Stored data entries
######
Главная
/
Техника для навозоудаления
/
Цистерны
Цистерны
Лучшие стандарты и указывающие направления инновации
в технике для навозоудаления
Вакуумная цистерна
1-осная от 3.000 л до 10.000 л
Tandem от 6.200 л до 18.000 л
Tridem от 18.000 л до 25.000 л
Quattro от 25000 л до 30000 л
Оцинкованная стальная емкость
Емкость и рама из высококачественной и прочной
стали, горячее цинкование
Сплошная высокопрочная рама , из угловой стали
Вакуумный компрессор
######
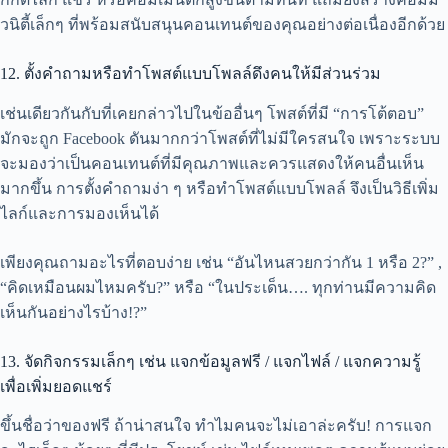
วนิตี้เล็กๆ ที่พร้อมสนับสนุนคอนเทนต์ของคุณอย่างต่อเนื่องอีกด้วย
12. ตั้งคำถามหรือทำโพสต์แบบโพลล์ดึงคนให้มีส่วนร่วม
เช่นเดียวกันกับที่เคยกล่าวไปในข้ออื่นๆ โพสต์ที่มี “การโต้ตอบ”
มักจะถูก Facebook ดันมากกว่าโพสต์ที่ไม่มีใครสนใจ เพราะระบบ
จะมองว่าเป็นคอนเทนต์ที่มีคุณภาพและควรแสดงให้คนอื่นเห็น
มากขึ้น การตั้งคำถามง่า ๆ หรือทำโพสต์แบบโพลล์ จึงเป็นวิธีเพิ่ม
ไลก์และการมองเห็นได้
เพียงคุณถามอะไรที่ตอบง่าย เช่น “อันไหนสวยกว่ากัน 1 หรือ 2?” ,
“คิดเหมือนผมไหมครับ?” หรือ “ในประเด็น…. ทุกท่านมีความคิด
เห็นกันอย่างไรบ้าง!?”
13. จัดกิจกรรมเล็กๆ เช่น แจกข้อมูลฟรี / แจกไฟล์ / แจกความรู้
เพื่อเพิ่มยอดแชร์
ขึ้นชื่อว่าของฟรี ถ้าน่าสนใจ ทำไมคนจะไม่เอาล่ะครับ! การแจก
######
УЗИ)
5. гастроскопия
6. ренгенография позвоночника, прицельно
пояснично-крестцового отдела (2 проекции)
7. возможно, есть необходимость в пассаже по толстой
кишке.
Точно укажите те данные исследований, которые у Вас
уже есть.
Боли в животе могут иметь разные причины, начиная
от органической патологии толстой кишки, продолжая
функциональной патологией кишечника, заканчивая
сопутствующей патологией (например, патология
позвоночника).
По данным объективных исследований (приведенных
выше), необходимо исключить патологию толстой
######
YOUR INSTRUCTIONS ->
Find "функциональной патологией кишечника, заканчивая" in the entries above and copy that whole line exactly, then each line after it through the line that contains "выше), необходимо исключить патологию толстой".

SOLUTION FOR THIS PROBLEM ->
функциональной патологией кишечника, заканчивая
сопутствующей патологией (например, патология
позвоночника).
По данным объективных исследований (приведенных
выше), необходимо исключить патологию толстой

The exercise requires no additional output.